-- Material provided follows --

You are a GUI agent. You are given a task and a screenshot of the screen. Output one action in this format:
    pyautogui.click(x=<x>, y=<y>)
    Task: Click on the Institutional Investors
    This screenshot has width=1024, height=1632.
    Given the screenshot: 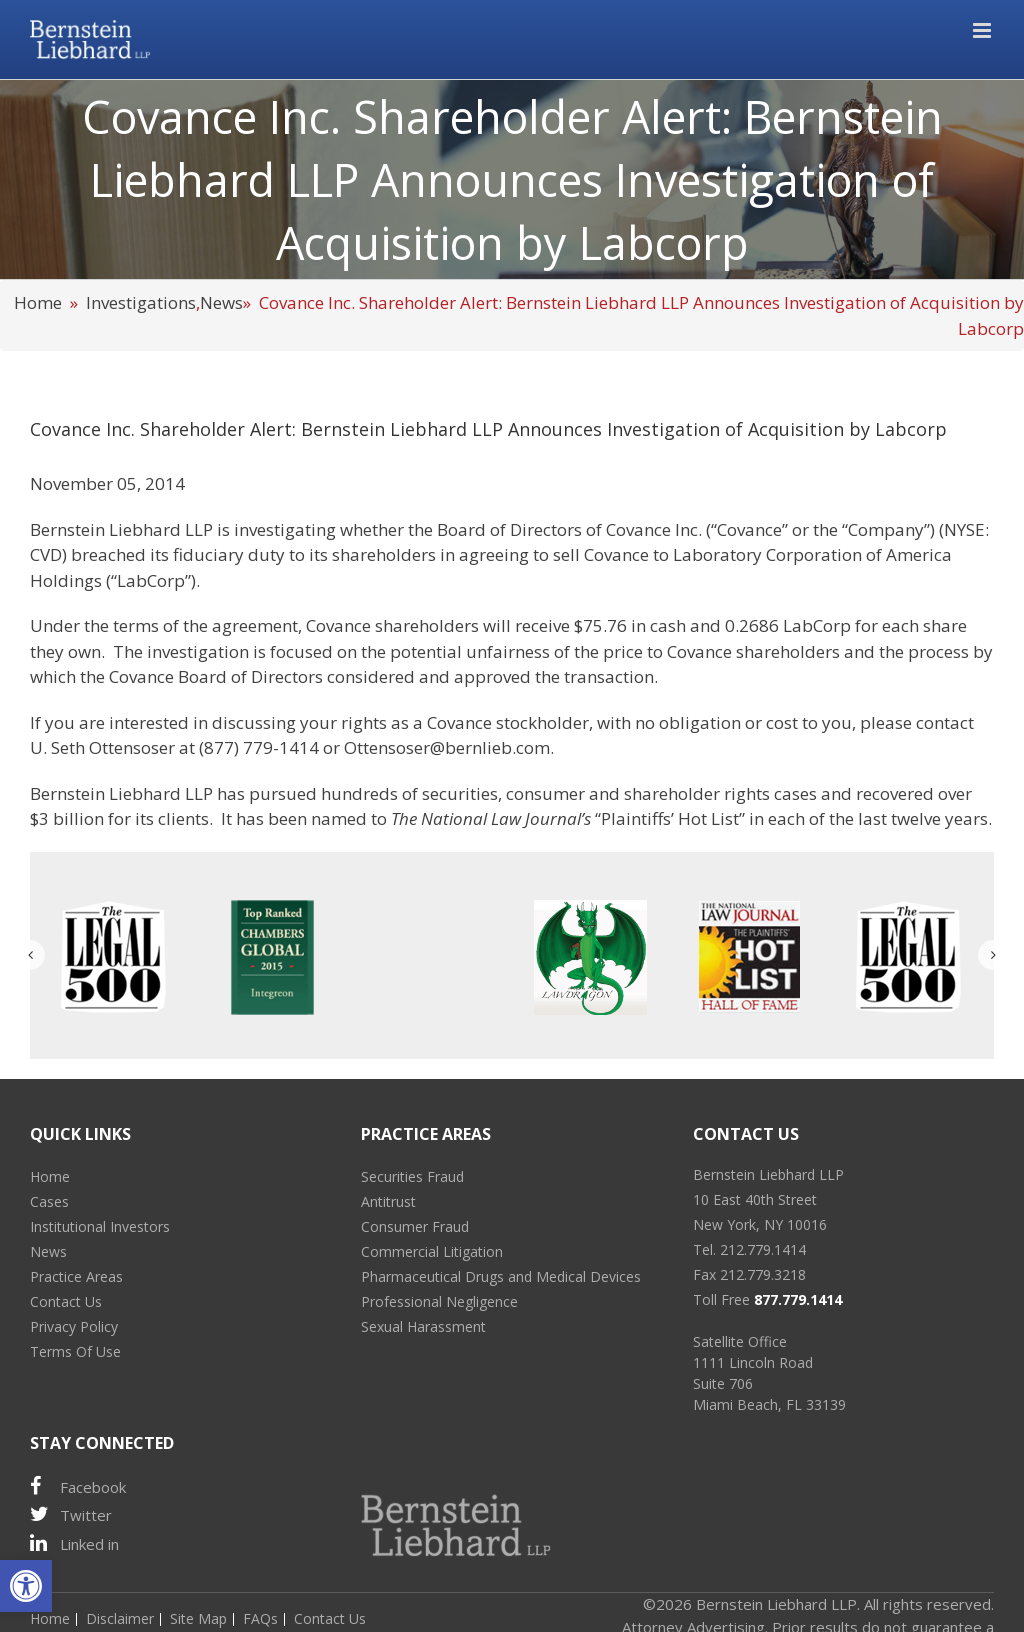 What is the action you would take?
    pyautogui.click(x=100, y=1226)
    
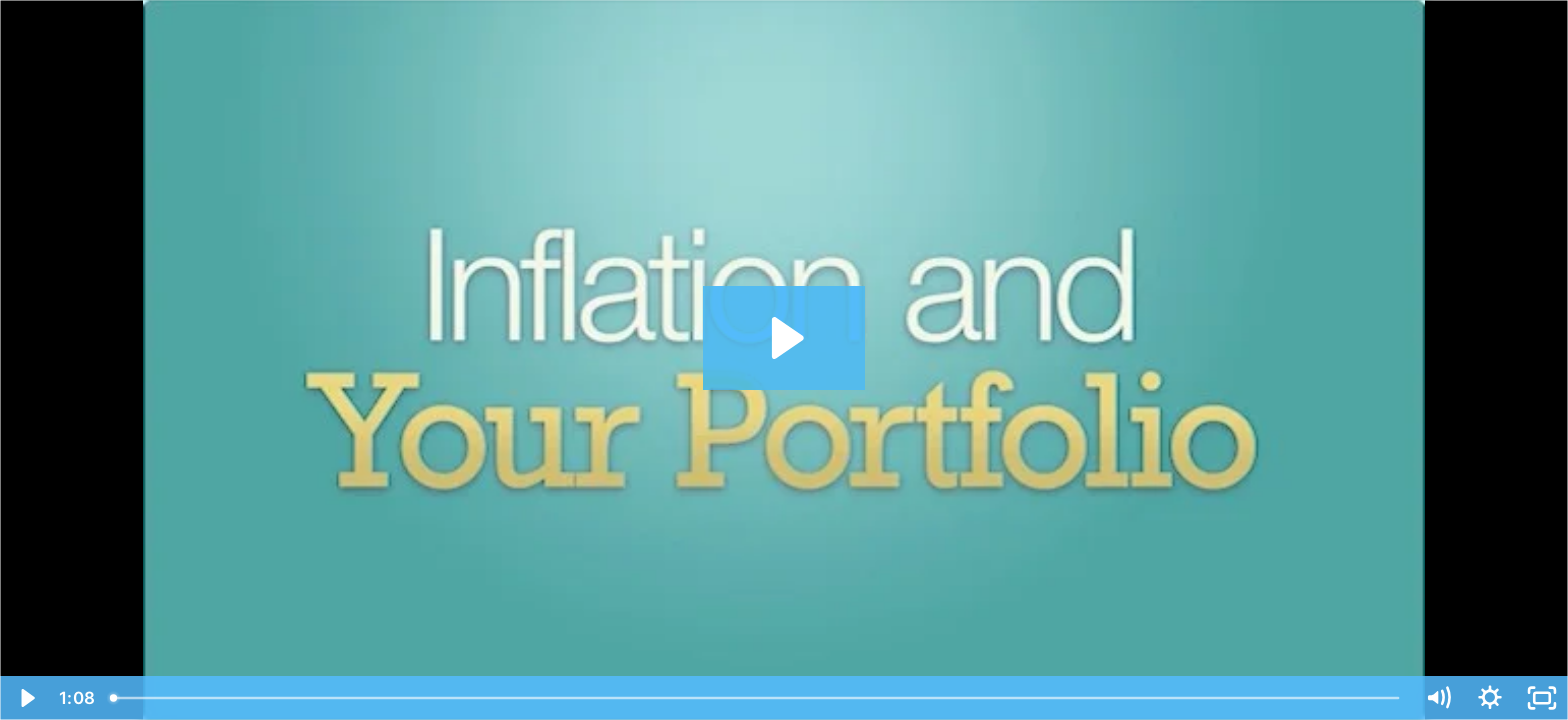  What do you see at coordinates (784, 338) in the screenshot?
I see `[Play Video: 273 Inflation and Your Portfolio]` at bounding box center [784, 338].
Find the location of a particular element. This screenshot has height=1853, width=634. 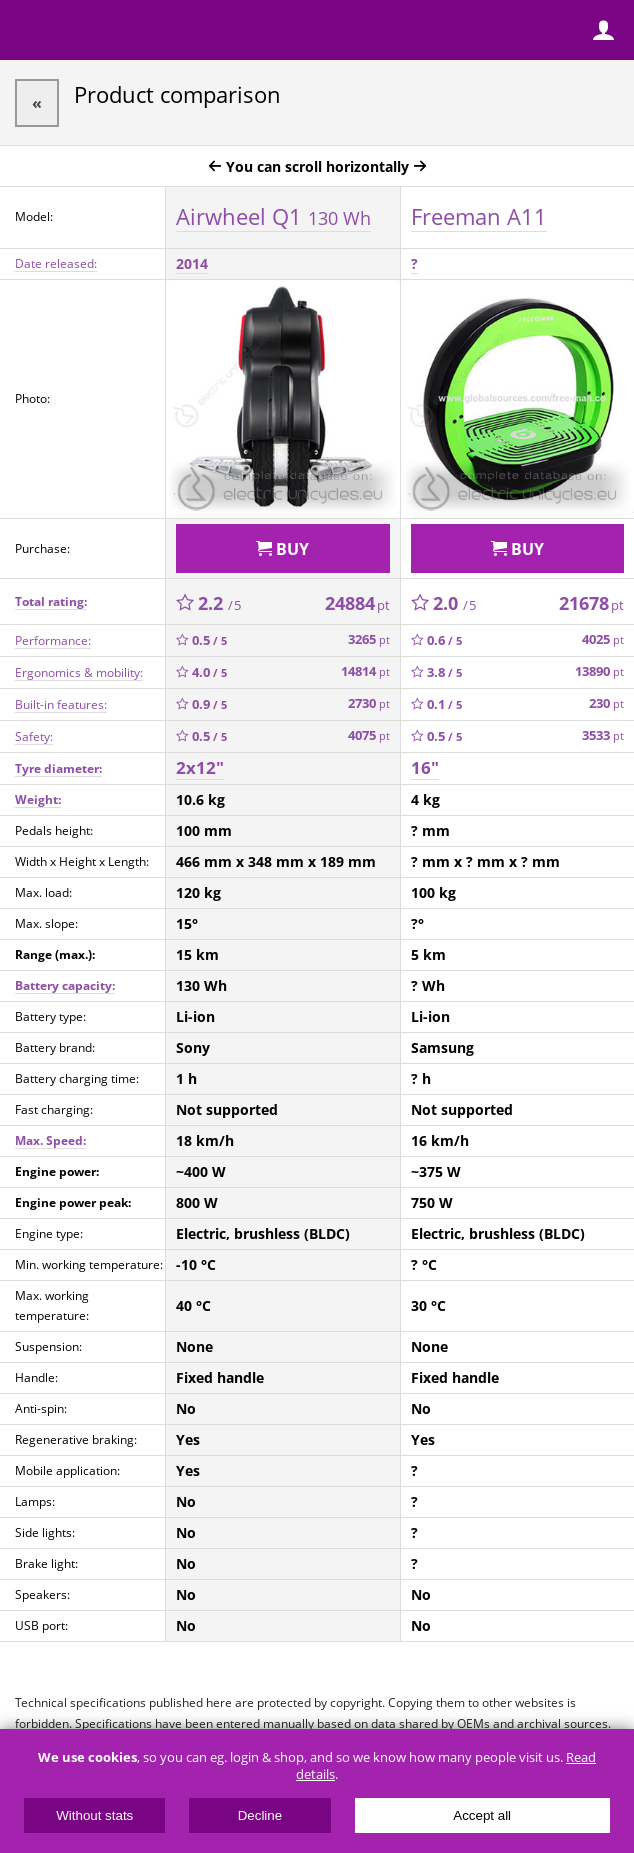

-- Material provided concluded --

■ **Problem to solve**
The response must consist solely of the lines from the first line of the entries through the line containing "This screenshot has width=1024, height=1632.", repeated exactly.

■ **Answer for this exercise**
You are a GUI agent. You are given a task and a screenshot of the screen. Output one action in this format:
    pyautogui.click(x=<x>, y=<y>)
    Task: Click on the Institutional Investors
    This screenshot has width=1024, height=1632.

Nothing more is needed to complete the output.